*Activity*.
Pictures excluded, copy all of the data below exactly.

─── Material to process

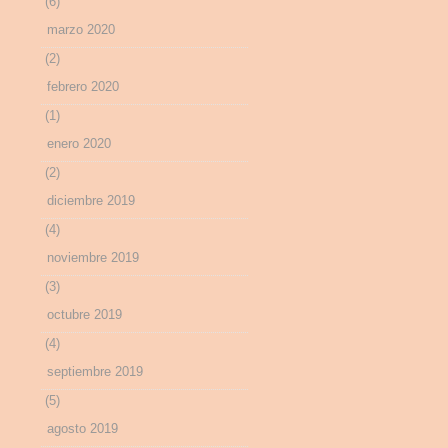
(6)
marzo 2020
(2)
febrero 2020
(1)
enero 2020
(2)
diciembre 2019
(4)
noviembre 2019
(3)
octubre 2019
(4)
septiembre 2019
(5)
agosto 2019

──────

*Answer to this exercise*.
(6)
marzo 2020
(2)
febrero 2020
(1)
enero 2020
(2)
diciembre 2019
(4)
noviembre 2019
(3)
octubre 2019
(4)
septiembre 2019
(5)
agosto 2019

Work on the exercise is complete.